Infrared Spectroscopy During Electrocatalytic Turnover Reveals the Ni-L Active Site State During H sub(2) Oxidation by a NiFe Hydrogenase

• Published in: Angewandte Chemie International Edition Vol. 54; no. 24; pp. 7110 - 7113
• Main Authors: Hidalgo, Ricardo, Ash, Philip A, Healy, Adam J, Vincent, Kylie A
• Format: Journal Article
• Language: English
• Published: 01.06.2015
• Subjects: Catalysis; Catalysts; Hydrogenase; Intermetallics; Iron compounds; Nickel; Nickel base alloys; Nickel compounds; Spectra
• ISSN: 1433-7851; 1521-3773
• DOI: 10.1002/anie.201502338

A novel in situ IR spectroscopic approach is demonstrated for the characterization of hydrogenase during catalytic turnover.
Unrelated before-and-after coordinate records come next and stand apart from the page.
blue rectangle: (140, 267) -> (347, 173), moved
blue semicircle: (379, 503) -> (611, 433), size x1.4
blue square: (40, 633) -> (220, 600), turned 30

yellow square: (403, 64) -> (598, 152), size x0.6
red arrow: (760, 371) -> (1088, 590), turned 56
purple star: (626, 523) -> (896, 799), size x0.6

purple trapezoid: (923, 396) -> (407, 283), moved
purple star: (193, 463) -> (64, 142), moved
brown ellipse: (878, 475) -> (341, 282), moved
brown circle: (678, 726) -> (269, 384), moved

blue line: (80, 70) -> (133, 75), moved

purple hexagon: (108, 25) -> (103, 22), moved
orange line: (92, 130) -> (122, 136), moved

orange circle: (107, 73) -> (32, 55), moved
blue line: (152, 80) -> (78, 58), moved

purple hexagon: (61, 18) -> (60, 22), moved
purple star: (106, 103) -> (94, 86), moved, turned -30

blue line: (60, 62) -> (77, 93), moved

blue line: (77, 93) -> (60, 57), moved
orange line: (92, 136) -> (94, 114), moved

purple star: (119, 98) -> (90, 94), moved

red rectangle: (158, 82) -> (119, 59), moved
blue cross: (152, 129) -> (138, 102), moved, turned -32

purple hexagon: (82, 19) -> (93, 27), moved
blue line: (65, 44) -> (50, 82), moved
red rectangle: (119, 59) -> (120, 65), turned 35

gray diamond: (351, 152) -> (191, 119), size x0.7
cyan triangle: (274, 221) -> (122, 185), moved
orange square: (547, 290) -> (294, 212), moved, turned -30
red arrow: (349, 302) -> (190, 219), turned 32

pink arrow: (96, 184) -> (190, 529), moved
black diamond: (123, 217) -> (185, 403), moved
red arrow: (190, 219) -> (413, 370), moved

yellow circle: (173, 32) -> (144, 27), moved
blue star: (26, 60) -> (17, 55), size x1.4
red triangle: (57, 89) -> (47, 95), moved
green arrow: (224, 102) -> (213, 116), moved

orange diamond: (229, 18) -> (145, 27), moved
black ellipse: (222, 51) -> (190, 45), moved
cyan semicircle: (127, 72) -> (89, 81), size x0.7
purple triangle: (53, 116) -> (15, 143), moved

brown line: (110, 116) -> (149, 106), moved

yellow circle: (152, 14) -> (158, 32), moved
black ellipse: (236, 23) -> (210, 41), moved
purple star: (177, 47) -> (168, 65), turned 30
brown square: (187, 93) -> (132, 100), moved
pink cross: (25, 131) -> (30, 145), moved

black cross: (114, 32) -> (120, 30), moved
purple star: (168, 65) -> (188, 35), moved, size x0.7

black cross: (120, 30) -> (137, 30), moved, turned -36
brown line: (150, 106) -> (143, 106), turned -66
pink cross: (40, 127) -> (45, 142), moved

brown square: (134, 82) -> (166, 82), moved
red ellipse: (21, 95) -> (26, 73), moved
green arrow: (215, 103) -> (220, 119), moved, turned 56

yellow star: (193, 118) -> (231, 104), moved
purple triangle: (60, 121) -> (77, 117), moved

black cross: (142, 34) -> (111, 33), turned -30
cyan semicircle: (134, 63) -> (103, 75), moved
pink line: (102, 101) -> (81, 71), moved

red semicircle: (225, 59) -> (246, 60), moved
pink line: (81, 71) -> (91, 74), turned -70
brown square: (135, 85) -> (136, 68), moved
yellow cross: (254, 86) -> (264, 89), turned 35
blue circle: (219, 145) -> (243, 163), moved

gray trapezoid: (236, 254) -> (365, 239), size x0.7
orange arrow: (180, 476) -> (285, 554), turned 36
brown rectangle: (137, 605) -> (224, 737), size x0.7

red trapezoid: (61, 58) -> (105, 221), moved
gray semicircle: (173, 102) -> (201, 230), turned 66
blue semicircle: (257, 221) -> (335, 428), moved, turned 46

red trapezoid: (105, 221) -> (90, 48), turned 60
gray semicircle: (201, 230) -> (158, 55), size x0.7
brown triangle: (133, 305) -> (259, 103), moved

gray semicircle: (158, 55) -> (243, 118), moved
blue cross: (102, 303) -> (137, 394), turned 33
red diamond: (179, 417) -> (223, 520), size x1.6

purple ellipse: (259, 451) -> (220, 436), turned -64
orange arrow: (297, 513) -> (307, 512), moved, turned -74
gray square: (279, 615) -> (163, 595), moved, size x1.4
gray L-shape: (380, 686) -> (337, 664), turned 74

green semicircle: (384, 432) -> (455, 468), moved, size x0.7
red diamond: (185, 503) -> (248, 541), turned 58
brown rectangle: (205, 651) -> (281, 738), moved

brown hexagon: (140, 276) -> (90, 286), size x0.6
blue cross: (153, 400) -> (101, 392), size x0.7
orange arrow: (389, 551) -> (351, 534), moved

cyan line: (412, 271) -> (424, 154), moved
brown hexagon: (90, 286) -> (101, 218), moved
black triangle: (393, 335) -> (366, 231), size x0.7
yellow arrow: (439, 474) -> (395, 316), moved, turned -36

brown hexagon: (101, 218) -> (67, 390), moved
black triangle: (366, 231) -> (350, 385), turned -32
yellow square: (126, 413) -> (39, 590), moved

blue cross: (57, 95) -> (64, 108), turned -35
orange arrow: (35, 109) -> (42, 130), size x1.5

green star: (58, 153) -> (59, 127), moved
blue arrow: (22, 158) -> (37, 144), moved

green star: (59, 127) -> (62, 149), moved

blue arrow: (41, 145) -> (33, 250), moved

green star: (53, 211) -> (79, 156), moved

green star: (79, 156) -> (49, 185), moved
E. coli hydrogenase1 (Hyd-1) is adsorbed on a high surface-area carbon electrode and subjected to the same electrochemical control and efficient supply of substrate as in protein film electrochemistry during spectral acquisition. The spectra reveal that the active site state known as Ni-L, observed in other NiFe hydrogenases only under illumination or at cryogenic temperatures, can be generated reversibly in the dark at ambient temperature under both turnover and non-turnover conditions. The observation that Ni-L is present at all potentials during turnover under H sub(2) suggests that the final steps in the catalytic cycle of H sub(2) oxidation by Hyd-1 involve sequential proton and electron transfer via Ni-L. A broadly applicable IR spectroscopic technique is presented for addressing electrode-adsorbed redox enzymes under fast catalytic turnover. Protein film IR electrochemistry: A combination of precise electrochemical control with infrared spectral acquisition provides fresh insight into catalytic states of the NiFe hydrogenase active site.